In [1]:
# http://pytorch.org/
from os.path import exists
from wheel.pep425tags import get_abbr_impl, get_impl_ver, get_abi_tag
platform = '{}{}-{}'.format(get_abbr_impl(), get_impl_ver(), get_abi_tag())
cuda_output = !ldconfig -p|grep cudart.so|sed -e 's/.*\.\([0-9]*\)\.\([0-9]*\)$/cu\1\2/'
accelerator = cuda_output[0] if exists('/dev/nvidia0') else 'cpu'

#!pip install -q http://download.pytorch.org/whl/{accelerator}/torch-0.4.1-{platform}-linux_x86_64.whl torchvision
!pip install torch
import torch



# Stochastic autoencoder 3
This notebook implements part of the [eager model](https://docs.google.com/drawings/d/1czjcBtDQGS8X6bnIbYU4wmFvv1AfZt5wwSRk9oyQGw0/edit). Here we continue where we left off in [part 2](https://colab.research.google.com/drive/1XZvLnmtu4QlHAXGCbmO2TFPTYFBrkfk1#scrollTo=o5DfRieOB3rq&uniqifier=1).

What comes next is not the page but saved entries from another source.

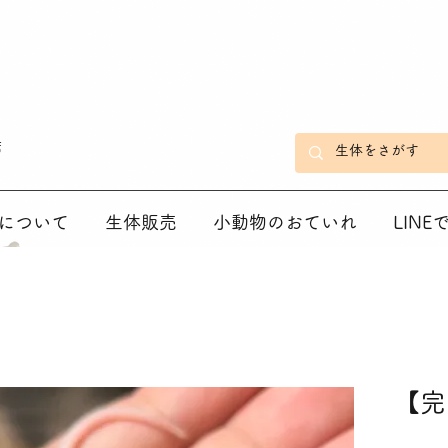
店
について
生体販売
小動物のおていれ
LIN
【完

Let's put together a cell with train(), up(), down() functions

## Basics

In [0]:
import math
import torch
from torch import nn
import torch.nn.functional as F
import torch.optim as optim
import pdb
import numpy as np
import random
from scipy.ndimage.filters import gaussian_filter
from scipy import stats
from scipy.stats import norm
import os

import matplotlib.pyplot as plt
import matplotlib.ticker as ticker

from skimage.draw import line_aa
%matplotlib inline
plt.style.use('classic')

device = "cuda" if torch.cuda.is_available() else "cpu"

# TODO: Use torch.normal(mean, std=1.0, out=None) 
class NormalDistributionTable(object):
    def __init__(self, resolution, var=0.07, table_resolution=100):
      self.resolution = resolution
      self.var = var
      self.table_resolution = table_resolution
      self.gaussians = torch.tensor([norm.pdf(np.arange(0, 1, 1.0 / self.resolution), mean, self.var) for mean in np.linspace(0, 1, self.table_resolution)])
      self.gaussians = self.gaussians.transpose(0, 1)
      self.gaussians = self.gaussians / self.gaussians.sum(dim=0)
      self.gaussians = self.gaussians.transpose(0, 1)

    def lookup(self, mean):
      assert mean >= 0 and mean <= 1, "mean must be between 0 and 1"
      index = math.floor(mean * self.table_resolution)
      if index == self.table_resolution:
        index = self.table_resolution - 1
      return self.gaussians[index]

    def to_pdf(self, images):
      element_count = np.prod(images.shape)
      images_shape = images.shape
      images_view = images.contiguous().view((element_count,))
      images_pdf = torch.stack([self.lookup(mean.item()) for mean in images_view])
      images_pdf = images_pdf.view(images_shape[:-1] + (images_shape[-1] * self.resolution, ))
      return images_pdf


def generate_images(width, height, count=100):
    images = []
    for _ in range(100):
        image = np.zeros((width, height))
        rr, cc, val = line_aa(random.randint(0, height-1), random.randint(0, width-1), random.randint(0, height-1), random.randint(0, width-1))
        image[rr, cc] = val
        image=gaussian_filter(image, 0.5)
        images.append(image)

    return torch.as_tensor(images).to(device)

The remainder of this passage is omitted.